About the Role
Role details below.
Responsibilities
- Build and evolve backend services that power AI features: agent orchestration, tool execution, retrieval/RAG pipelines, and model serving integrations.
- Design APIs and control plane workflows for AI platform components (tenant-aware, secure by default, observable).
- Implement MCP style tool discovery / integration patterns so agents can safely call tools, connectors, and internal services.
- Work closely with product managers, designers, customers, and partner engineering teams to deliver high quality AI experiences.
- Engineer for reliability and scale: latency, cost controls, rate limiting, fallbacks, rollouts, and incident response readiness.
- Establish best practices around evaluation: offline test sets, regression detection, prompt/model/version tracking, and quality gates.
- Contribute to secure AI by design approaches: permissions, data access boundaries, prompt injection defenses, and auditability.
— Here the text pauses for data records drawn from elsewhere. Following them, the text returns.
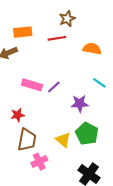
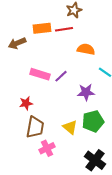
orange rectangle: (23, 32) -> (42, 28), moved
orange semicircle: (92, 49) -> (86, 49), moved
green pentagon: (87, 134) -> (93, 121), turned 30

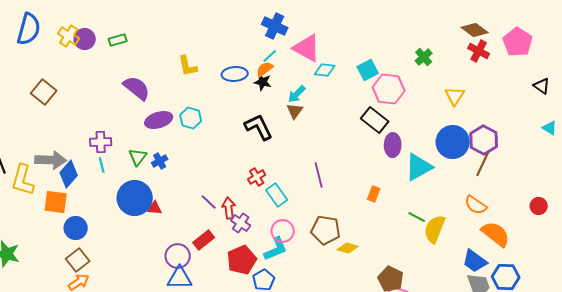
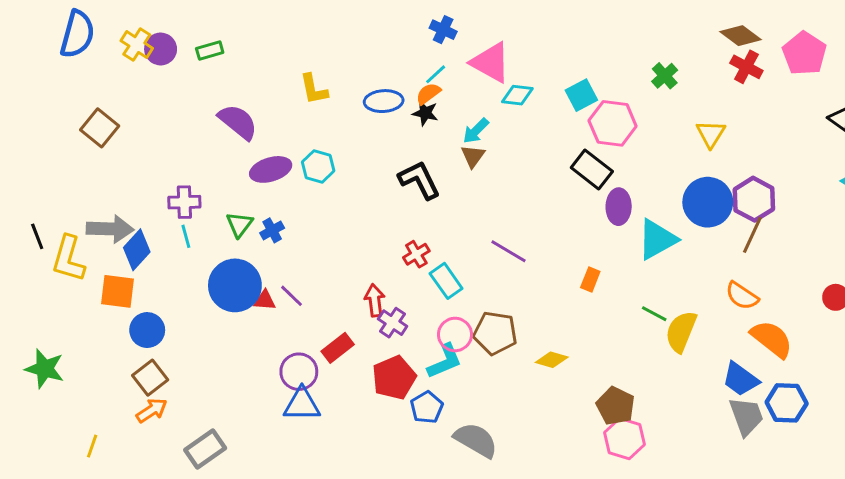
blue cross: (275, 26) -> (443, 30), size x0.7
purple line: (319, 175) -> (509, 251), turned -45
purple line: (209, 202) -> (291, 296), moved
brown pentagon: (326, 230) -> (495, 333), moved

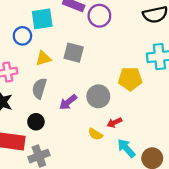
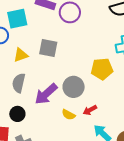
purple arrow: (68, 102) -> (46, 94), size x1.4
yellow semicircle: (95, 134) -> (69, 115), moved

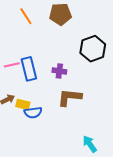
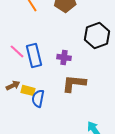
pink line: (12, 65) -> (17, 51), turned 56
blue semicircle: (33, 113) -> (38, 98), turned 108

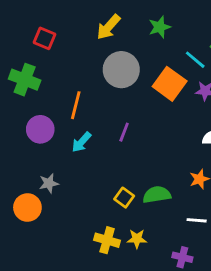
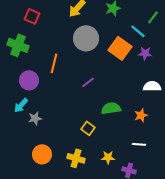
purple line: (124, 132) -> (88, 82), turned 32
cyan arrow: (81, 142) -> (21, 105), moved
green semicircle: (157, 195) -> (111, 108), moved
orange circle: (27, 207) -> (42, 154), moved
yellow star: (137, 239) -> (108, 157), moved

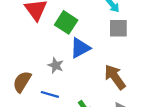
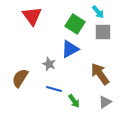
green square: (66, 22) -> (75, 24), moved
blue line: (50, 94) -> (54, 89), moved

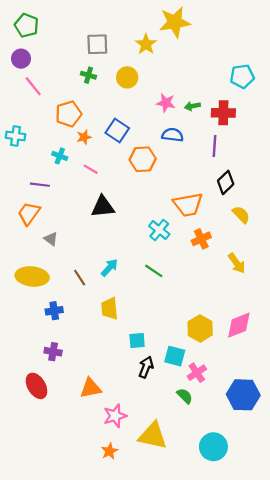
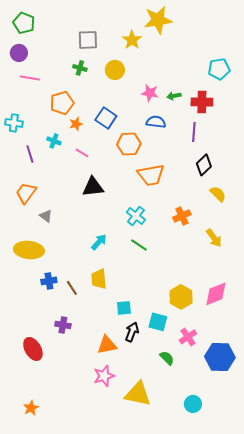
pink line: (33, 86) -> (30, 78), turned -42
purple line: (40, 185) -> (30, 154), moved, turned 66
orange trapezoid: (188, 205) -> (151, 175), moved
cyan cross: (159, 230) -> (136, 216), moved
brown line: (80, 278) -> (72, 288), moved
purple cross: (53, 352) -> (63, 325), moved
pink cross: (197, 373) -> (188, 337), moved
orange triangle: (91, 388) -> (107, 345), moved
cyan circle: (213, 447) -> (193, 404), size x0.7
orange star: (109, 451) -> (31, 408), moved

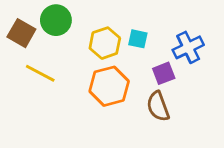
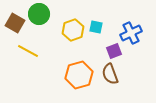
orange hexagon: (109, 86) -> (79, 75), moved

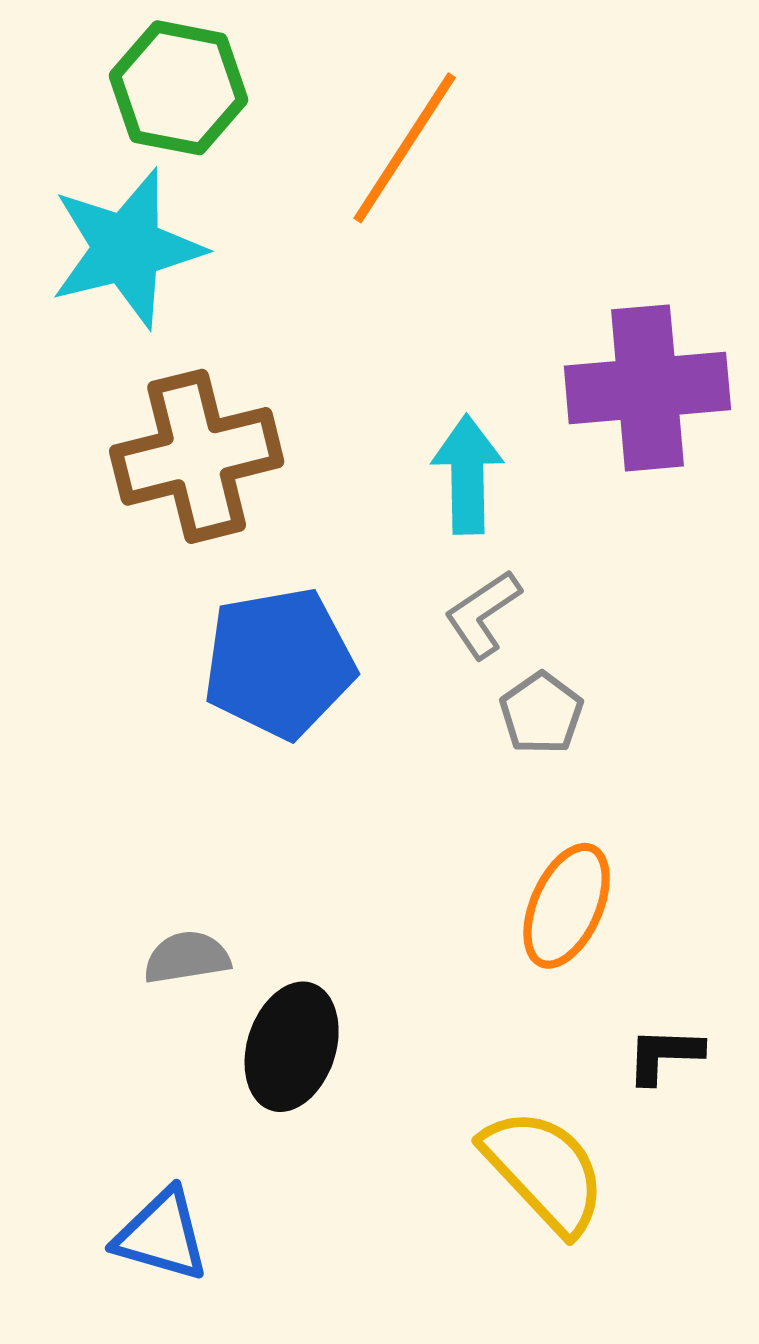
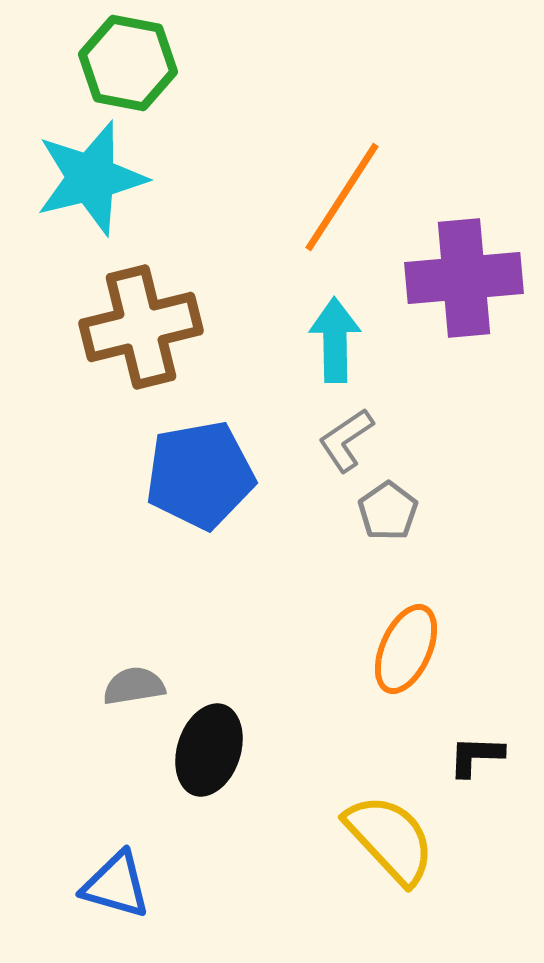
orange line: (405, 148) -> (342, 197), moved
- Mentor junior engineers and contribute to a welcoming, high ownership team environment.
Requirements
- Strong software engineering skills with experience in distributed systems (Go, Python, or similar).
- Experience building cloud native services: Kubernetes, containers, service-to-service APIs, CI/CD.
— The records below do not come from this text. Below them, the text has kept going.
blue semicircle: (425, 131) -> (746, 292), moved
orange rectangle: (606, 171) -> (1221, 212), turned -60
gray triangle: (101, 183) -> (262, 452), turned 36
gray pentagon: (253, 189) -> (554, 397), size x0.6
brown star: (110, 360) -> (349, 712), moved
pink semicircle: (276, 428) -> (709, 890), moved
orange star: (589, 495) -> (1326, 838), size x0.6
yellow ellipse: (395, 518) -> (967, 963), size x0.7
- 4+ years of experience working on a SaaS product or production platform.
- Solid understanding of AI/ML fundamentals (you don’t need to be a researcher, but you should understand concepts well enough to build correct systems):
- Supervised learning basics (training vs inference, overfitting, evaluation metrics, classification, anomaly detection, forecasting, regression etc.)
- LLM basics (tokens, context windows, prompting, tool/function calling concepts)
- Embeddings + vector search fundamentals (similarity, indexing tradeoffs, retrieval pitfalls)
- Strong debugging and problem-solving skills, including incident-style troubleshooting across services and infrastructure.
- Intellectual curiosity about investigating issues that impact product quality, reliability, latency, and business metrics.
- Passion for building robust, maintainable systems in a fast-paced, team-oriented environment.
Nice to Have
- Hands on experience with AI agents and orchestration frameworks (tool calling, workflows, planners/executors).
- Practical experience with RAG systems, reranking, grounding, and evaluation strategies.
- Experience with model serving patterns (batch/online inference, caching, streaming responses).
- Knowledge of security considerations for AI systems (data isolation, RBAC, prompt injection threats, audit logs).
- Familiarity with vector databases or vector capabilities in modern data platforms.
- Experience with observability stacks (structured logging, metrics, tracing) and SLO driven engineering.